We will know PB is 'participatory' when:
communities have an opportunity to help shape the PB process from the start;
priorities for the PB process are decided by communities;
different and diverse communities discuss the issues and vote on priorities;
a range of PB methods and events is used to make sure that different groups in the community can get involved;
people from the communities involved say they are satisfied with the process and the outcomes;
training or support is available to help people to be involved in planning and delivering the PB process; and
the PB process is promoted widely and in a variety of ways to encourage people to take part.
PB supports communities to access information, share ideas, listen to each other and consider different views.
Sharing ideas and views helps people to learn more about different issues and leads to informed decisions that are best for the whole community.
We will know PB is 'deliberative' when:
the information people need to make informed choices is available and accessible at all points in the PB process;
people involved report increased knowledge about the issues affecting groups and individuals in their own communities and other communities;
methods are used which allow people to express their views and which encourage discussion; and
ideas, priorities and the choices made about how money is spent are reached through public discussions and informed by wide-ranging views.
Decisions about how public money is spent are usually made by politicians and their officers. PB gives people and communities the power to decide what matters most to them and how public money should be used best.
The PB process encourages more people to become involved in their community and to work together to make change happen.
We will know PB is 'empowering' when:
communities decide how money is spent;
people feel they have more control over the issues that affect them;
decisions taken through a PB process lead to improved outcomes and services;
more people are involved in wider democratic processes; and
more people become involved in community organisations and activities.
Creative and flexible
PB processes should be designed in a way that makes it easy and attractive for people to get involved. A creative mix of face-to-face approaches and online tools should be used to distribute information, encourage participation and get the best results.
PB in Scotland is a developing process which requires the confidence to take risks – to be flexible, to listen, to do things differently, try new things and to learn from mistakes as well as successes.
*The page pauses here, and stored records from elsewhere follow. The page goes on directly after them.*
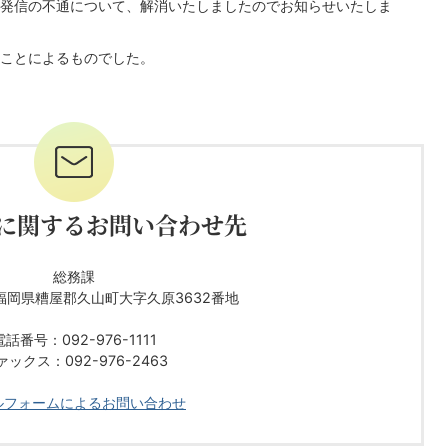
発信の不通について、解消いたしましたのでお知らせいたしま
ことによるものでした。
に関するお問い合わせ先
総務課
92 福岡県糟屋郡久山町大字久原3632番地
電話番号：092-976-1111
ァックス：092-976-2463
ルフォームによるお問い合わせ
This will help to make sure that PB in Scotland can really create positive change.
We will know PB is 'creative and flexible' when:
a range of methods has been considered and used as part of the PB process;
support is in place for people who plan and deliver the PB process so they can ‘take risks’;
PB processes are continuously evaluated and improved as a result; and
PB in Scotland learns from and keeps pace with developing practice across the world.
Everyone involved in a PB process should be able to see why and how decisions are taken, and what effect those decisions have.
We will know PB is 'transparent' when:
information on the process and how people can get involved is clear and accessible;
information on budgets is publicly accessible and understandable;
it is clear who is accountable (responsible) for the PB process;
voting rules are clear and well understood; and
people know the result of the process and what difference their involvement has made.
Part of our democracy
PB is a central part of our democracy in Scotland and should be standard practice for how budget decisions which affect communities are made.
PB should be resourced and delivered as part of regular budget planning.
We will know PB is 'part of our democracy' when:
people expect to have a direct say in each budget cycle;
public agencies have staff and systems in place to support good-quality PB processes;
communities and community organisation have the skills and knowledge, as well as time and funding, to get involved and support the PB process;
the PB process continues uninterrupted from one budget round to the next; and
over time, PB is shown to improve outcomes, reduce inequalities and encourage people to be more involved in democratic processes.